Where does the word "categories" occur in the material? Copy each line that has it.

====== MATERIAL FOR THIS EXERCISE

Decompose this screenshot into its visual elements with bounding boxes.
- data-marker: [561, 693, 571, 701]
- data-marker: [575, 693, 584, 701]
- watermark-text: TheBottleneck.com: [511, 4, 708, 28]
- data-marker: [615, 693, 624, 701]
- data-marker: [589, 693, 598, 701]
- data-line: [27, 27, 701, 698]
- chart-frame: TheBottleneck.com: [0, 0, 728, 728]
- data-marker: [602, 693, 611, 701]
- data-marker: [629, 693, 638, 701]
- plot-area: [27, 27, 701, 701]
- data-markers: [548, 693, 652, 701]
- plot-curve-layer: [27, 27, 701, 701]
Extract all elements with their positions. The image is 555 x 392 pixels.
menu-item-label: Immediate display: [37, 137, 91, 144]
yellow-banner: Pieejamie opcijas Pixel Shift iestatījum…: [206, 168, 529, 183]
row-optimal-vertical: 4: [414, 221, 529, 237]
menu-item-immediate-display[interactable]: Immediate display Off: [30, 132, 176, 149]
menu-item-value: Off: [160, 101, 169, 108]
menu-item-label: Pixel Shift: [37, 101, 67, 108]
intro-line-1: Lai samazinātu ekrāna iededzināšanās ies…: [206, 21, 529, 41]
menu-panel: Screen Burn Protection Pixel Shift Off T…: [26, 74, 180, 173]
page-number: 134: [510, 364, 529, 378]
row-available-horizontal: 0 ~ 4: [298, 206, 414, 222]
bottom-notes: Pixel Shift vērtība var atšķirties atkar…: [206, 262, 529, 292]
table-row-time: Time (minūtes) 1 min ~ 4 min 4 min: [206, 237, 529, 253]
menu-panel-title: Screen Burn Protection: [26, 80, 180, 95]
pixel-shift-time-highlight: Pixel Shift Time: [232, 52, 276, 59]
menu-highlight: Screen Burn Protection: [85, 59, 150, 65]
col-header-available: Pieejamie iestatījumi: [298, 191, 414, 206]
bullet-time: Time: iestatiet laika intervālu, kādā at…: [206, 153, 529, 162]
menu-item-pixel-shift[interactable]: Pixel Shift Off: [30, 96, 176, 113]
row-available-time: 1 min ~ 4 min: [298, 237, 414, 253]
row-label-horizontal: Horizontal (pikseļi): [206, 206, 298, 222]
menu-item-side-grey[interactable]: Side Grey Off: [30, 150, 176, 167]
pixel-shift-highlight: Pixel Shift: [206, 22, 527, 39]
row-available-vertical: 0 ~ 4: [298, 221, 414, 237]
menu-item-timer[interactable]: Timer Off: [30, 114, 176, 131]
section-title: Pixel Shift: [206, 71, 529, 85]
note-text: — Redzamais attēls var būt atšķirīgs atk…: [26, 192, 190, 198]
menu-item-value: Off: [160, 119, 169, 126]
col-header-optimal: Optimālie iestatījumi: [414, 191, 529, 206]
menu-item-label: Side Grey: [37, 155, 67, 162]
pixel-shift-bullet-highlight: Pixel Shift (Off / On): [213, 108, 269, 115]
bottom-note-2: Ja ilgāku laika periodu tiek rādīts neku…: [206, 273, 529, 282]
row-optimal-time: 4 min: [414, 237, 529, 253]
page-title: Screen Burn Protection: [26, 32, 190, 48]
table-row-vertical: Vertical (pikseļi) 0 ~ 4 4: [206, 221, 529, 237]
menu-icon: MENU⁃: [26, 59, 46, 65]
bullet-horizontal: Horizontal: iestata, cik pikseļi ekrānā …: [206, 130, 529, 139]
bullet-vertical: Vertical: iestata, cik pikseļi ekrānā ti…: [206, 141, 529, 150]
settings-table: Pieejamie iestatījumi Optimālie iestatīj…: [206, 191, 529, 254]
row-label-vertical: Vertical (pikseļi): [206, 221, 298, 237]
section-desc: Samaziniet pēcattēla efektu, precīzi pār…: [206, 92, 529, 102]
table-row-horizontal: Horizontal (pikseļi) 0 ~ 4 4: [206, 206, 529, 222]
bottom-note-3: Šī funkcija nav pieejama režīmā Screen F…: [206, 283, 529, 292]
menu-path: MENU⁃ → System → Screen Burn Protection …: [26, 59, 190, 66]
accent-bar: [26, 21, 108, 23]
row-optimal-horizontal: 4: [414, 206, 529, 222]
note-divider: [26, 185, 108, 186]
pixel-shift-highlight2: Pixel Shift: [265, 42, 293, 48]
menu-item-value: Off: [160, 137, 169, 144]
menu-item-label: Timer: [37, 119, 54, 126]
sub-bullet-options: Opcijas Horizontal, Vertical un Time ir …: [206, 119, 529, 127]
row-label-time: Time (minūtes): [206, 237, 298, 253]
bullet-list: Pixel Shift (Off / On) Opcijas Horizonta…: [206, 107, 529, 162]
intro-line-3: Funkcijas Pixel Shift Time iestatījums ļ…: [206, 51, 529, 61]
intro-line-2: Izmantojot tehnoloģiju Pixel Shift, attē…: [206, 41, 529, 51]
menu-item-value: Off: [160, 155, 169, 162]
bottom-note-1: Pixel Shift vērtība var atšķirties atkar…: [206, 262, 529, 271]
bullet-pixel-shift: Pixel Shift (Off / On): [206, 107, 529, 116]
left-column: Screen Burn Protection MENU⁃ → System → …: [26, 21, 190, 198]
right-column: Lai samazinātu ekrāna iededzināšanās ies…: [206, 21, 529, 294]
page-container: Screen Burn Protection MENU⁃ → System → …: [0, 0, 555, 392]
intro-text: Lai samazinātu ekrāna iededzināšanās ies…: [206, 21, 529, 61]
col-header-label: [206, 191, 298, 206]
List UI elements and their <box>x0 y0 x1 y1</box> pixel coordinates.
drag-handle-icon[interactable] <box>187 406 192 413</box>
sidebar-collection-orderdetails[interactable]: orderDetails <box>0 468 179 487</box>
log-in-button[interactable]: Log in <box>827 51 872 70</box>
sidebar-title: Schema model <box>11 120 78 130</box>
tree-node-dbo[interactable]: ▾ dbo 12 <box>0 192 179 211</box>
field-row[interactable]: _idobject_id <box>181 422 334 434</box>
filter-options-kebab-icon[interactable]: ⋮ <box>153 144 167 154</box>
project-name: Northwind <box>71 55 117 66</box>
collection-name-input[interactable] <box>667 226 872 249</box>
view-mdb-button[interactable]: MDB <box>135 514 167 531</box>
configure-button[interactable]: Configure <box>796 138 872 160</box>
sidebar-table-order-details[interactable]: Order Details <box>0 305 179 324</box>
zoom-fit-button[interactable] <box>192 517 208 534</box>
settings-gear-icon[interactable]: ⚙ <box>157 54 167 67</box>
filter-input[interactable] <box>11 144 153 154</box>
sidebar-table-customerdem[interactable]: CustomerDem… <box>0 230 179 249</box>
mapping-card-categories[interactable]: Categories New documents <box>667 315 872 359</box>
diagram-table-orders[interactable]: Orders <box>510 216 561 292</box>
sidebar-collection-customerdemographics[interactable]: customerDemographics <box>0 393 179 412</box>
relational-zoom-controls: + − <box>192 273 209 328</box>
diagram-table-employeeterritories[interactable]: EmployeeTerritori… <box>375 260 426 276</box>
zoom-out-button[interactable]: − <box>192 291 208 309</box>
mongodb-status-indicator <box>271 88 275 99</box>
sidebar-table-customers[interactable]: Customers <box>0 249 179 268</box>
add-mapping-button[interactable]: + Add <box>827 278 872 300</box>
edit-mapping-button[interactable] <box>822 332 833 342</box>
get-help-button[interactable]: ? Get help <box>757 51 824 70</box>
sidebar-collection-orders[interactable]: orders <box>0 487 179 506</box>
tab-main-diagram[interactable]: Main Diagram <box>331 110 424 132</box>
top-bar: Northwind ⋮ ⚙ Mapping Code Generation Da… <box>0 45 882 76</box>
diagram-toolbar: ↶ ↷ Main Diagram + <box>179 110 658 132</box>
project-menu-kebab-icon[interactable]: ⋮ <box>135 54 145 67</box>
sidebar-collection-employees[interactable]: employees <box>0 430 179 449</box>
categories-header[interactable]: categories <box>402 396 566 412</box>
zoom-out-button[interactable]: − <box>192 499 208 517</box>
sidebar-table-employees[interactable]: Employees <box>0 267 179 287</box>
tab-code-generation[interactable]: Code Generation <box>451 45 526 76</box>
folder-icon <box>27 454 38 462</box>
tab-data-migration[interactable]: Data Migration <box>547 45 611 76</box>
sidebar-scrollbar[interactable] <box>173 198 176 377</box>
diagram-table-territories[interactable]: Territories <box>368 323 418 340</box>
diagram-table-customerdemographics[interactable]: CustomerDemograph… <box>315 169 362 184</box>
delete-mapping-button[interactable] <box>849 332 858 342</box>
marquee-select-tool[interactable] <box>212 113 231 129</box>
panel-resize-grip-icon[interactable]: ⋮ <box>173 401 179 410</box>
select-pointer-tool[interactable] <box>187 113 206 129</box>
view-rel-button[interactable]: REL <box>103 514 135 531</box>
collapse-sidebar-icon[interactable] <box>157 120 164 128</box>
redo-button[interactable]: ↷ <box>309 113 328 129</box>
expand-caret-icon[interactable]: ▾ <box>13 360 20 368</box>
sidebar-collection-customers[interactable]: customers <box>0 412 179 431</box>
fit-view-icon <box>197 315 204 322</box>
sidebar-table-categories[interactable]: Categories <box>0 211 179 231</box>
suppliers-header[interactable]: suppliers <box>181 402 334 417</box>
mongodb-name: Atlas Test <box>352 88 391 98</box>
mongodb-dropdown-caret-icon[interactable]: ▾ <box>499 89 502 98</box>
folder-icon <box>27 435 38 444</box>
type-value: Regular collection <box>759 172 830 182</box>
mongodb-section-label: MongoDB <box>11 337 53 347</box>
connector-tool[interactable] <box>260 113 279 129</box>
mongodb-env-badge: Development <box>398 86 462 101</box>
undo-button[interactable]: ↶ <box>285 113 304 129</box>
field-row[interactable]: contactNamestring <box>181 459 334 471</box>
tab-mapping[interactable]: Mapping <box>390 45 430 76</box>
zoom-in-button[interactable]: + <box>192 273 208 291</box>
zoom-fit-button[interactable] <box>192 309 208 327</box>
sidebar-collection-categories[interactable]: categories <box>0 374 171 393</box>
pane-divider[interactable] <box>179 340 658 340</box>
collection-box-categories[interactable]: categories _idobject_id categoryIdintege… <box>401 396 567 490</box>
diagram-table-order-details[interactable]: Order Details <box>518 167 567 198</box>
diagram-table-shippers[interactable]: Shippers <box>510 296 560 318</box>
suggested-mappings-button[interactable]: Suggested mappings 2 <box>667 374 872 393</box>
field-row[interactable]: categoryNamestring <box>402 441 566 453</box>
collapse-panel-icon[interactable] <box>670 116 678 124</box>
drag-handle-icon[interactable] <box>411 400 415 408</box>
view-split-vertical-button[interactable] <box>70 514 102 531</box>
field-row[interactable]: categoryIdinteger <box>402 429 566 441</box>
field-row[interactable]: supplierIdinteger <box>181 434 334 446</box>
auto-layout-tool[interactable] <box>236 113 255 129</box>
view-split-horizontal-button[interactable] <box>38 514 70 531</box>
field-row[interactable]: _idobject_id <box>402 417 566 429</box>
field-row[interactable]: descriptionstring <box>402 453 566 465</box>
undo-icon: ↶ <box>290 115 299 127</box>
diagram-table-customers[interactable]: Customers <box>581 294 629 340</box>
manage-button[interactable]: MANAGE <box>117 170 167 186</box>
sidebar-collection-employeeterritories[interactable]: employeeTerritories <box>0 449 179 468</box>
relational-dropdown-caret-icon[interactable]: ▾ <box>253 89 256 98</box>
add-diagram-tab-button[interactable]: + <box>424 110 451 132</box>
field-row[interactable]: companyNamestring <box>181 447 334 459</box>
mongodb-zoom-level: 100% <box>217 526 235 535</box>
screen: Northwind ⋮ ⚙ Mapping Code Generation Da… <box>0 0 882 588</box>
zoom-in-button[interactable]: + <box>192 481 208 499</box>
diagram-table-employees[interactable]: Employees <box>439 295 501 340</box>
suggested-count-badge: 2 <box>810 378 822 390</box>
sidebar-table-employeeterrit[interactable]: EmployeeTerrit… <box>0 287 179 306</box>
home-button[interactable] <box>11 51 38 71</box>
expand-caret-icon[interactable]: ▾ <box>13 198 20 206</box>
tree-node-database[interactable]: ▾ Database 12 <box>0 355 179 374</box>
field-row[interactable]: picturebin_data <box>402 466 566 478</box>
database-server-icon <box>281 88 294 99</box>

============

* RESPONSE TO THIS TASK *
mapping-card-categories[interactable]: Categories New documents <box>667 315 872 359</box>
categories-header[interactable]: categories <box>402 396 566 412</box>
sidebar-table-categories[interactable]: Categories <box>0 211 179 231</box>
sidebar-collection-categories[interactable]: categories <box>0 374 171 393</box>
collection-box-categories[interactable]: categories _idobject_id categoryIdintege… <box>401 396 567 490</box>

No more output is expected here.